Kelly Pavlik of the United States is the middleweight champion and needs to stop biding his time at the top and take on his biggest threat – Arthur Abraham. Beating Abraham would be huge for Pavlik’s career, especially in light of the one-sided drubbing Hopkins gave him in October and the fact that Jermain Taylor, Pavlik’s biggest win, was just knocked out in April by Carl Froch.

Light Middleweight

Paul Williams is clearly the best fighter at 154 lbs but he might look for bigger fights than that particular division, which is without a real champion, can provide him. If no one is willing to fight him from 147 to 160 pounds, he can’t carry the torch for American boxing by default. Though he appears more than capable of doing so if given the chance.

Welterweight

With the return of undefeated Floyd Mayweather Jr., the best American fighter in decades, the United States plants a firm foot as the country to go through for welterweight supremacy. Shane Mosley is considered by most to be the welterweight champion, so taking control of this fruitful division would require going through at least one of the two Americans.

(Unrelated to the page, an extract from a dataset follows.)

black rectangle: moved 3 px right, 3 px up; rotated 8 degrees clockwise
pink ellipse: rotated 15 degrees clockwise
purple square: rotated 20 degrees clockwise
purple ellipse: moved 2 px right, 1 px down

Mayweather and Mosley will probably only be around for two or three more fights each, so someone new will have to be ready to take the torch by 2010. Perhaps that will be undefeated Andre Berto, a welterweight who appears to have all the talent and ability in the world, though he hasn’t taken on strong competition as of yet. He’s between prospect and champion, despite holding the WBC title, until taking on one of the top five in his division.

Light Welterweight

The American presence in boxing essentially ends with light welterweight, where Timothy Bradley and Nate Campbell are among the best but may have to wait until Manny Pacquiao moves up in weight or retires to take over the division. They’re actually scheduled to fight each other, thus creating an opportunity for stardom but at the expense of the other.

Everything south of 140 pounds appears to be dominated mostly by fighters of Mexican or Asian heritage.

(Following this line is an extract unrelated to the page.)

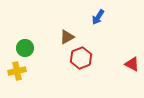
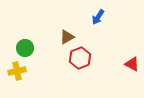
red hexagon: moved 1 px left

There are plenty of potential stars ready to shine on the big stage, but most of the Americans mentioned are still earning their stripes. Mayweather, Hopkins and Mosley have done their part, and Dawson, Williams, Campbell and Bradley are certainly making the effort. Meanwhile, Arreola, Chambers, Ward, Pavlik and Berto are still each at least one big fight away from reaching the level of stardom and have the rest of the year to make a real statement.

Stay-busy fights are not what any of these men need right now if they are serious about being championship-caliber fighters. If each makes a concentrated effort to land a meaningful fight before the end of the year, then American fight fans will be in for quite a fall and winter and, with any luck, find some clarity about which of them will carry U.S. boxing into 2010 and beyond.